Geovio's Jupyter notebooks are designed to facilitate machine learning and geospatial data processing workflows. The environment is pre-configured with all necessary tools, libraries, and variables to simplify workflow execution.

Key Environment Variables

  • JWT_TOKEN
    Access token used for user data authorization within Geovio APIs.
  • For local integration, the user can use a token from the Geovio Application Settings.

  • GEOVIO_API_URL
    Internal URL to access the main Geovio API.

  • For local integration, this can be replaced with the Geovio API Swagger.

  • TRANSFER_API_URL
    Internal URL for the file transfer API, used for uploading/downloading mosaics and other data.

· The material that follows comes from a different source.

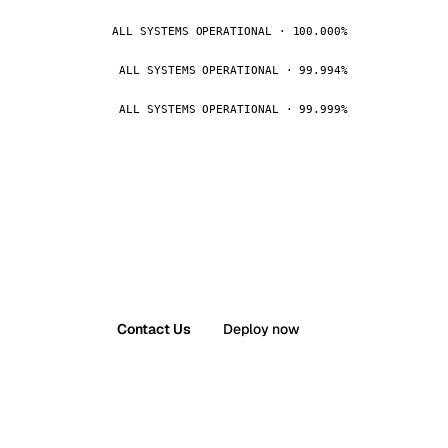
ALL SYSTEMS OPERATIONAL · 100.000%
ALL SYSTEMS OPERATIONAL · 99.994%
ALL SYSTEMS OPERATIONAL · 99.999%
Contact Us
Deploy now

  • For local integration, this can be replaced with the Geovio Transfer API Swagger.

  • INPUT_PARAMETERS
    JSON object dynamically assigned by the application for the notebook execution.

  • Example: For a job started for a user-specified mosaic with ID 10:
    json {"mosaic": 10}
  • WORKSPACE
    Unique identifier of a project (API Workspace) object that encapsulates user data (jobs, mosaics, AOIs, etc.).

Data Zip for Uploading Custom Files

To upload custom files, including pre-trained machine learning models, users are required to package their files into a ZIP archive. This ZIP file should contain all necessary components, such as:

  • Pre-trained model files (e.g., .pth files for PyTorch models)
  • Any additional configuration files or scripts needed for the model

Once the ZIP file is prepared, it can be uploaded through the Jupyter notebook interface, allowing users to seamlessly integrate their custom models into the Geovio platform.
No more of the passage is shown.